- **TO DO**:
Up to and including the line that holds "Manage your Intuit Account online", print the data exactly from its first line; do not print the pictures.

(Saved data entries)
=-=-=-=-=

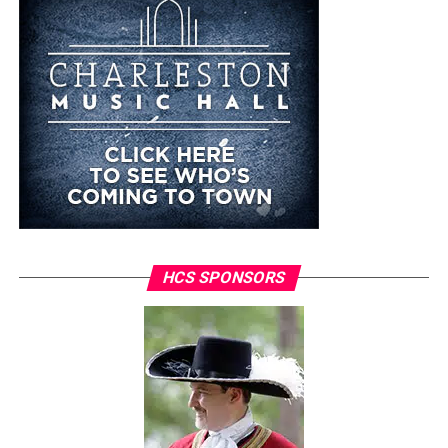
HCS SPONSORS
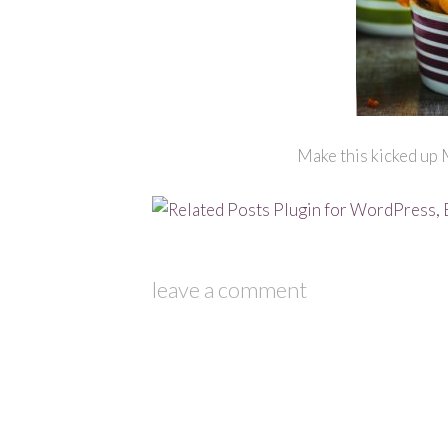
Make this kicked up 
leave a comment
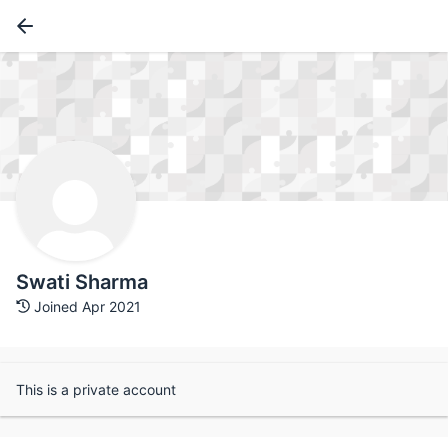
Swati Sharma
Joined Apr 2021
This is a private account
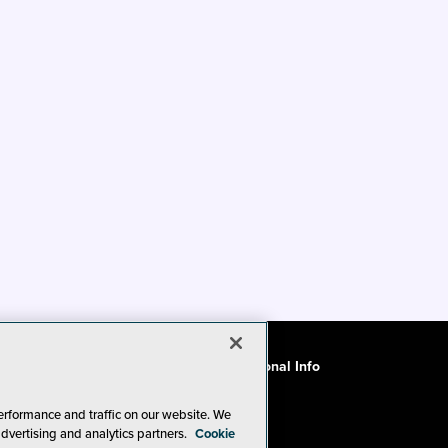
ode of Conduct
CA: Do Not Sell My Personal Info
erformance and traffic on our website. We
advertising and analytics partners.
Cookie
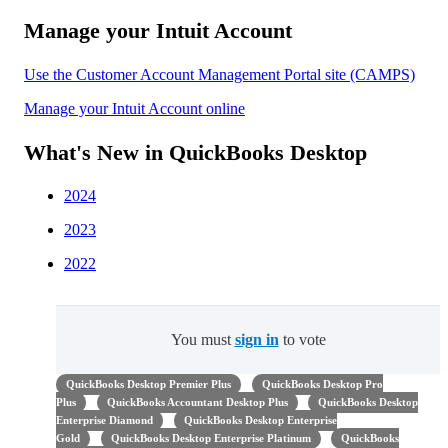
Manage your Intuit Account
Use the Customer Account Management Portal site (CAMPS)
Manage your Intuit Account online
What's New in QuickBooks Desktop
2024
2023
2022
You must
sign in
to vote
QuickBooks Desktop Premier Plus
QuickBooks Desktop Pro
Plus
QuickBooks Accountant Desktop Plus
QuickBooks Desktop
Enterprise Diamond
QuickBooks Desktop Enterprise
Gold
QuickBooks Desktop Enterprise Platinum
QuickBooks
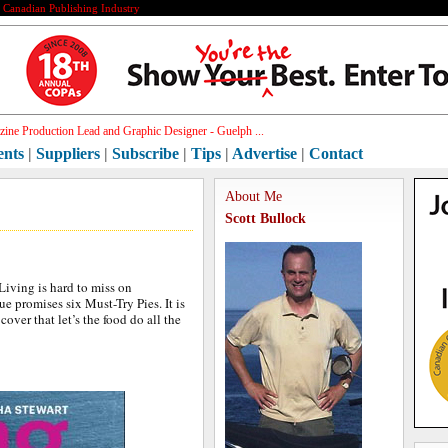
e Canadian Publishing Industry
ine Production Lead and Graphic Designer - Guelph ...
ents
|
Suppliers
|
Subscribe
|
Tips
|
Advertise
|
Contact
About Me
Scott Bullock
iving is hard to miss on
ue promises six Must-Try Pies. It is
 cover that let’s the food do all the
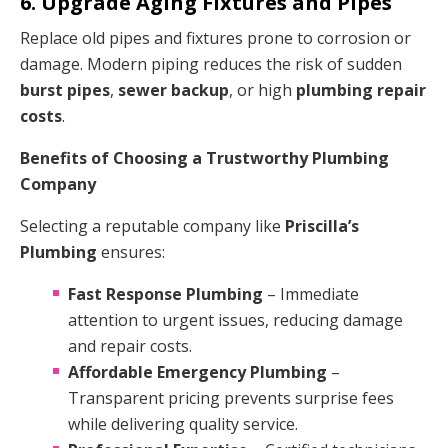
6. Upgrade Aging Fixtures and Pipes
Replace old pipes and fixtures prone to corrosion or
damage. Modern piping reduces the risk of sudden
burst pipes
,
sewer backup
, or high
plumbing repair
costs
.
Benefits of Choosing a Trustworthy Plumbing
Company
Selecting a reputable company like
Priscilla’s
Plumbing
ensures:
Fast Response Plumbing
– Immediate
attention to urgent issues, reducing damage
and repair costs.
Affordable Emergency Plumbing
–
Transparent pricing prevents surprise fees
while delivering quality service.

=-=-=-=-=

- **ANSWER SPACE**:
HCS SPONSORS
Make this kicked up 
leave a comment
Swati Sharma
Joined Apr 2021
This is a private account
ode of Conduct
CA: Do Not Sell My Personal Info
erformance and traffic on our website. We
advertising and analytics partners.
Cookie
Manage your Intuit Account
Use the Customer Account Management Portal site (CAMPS)
Manage your Intuit Account online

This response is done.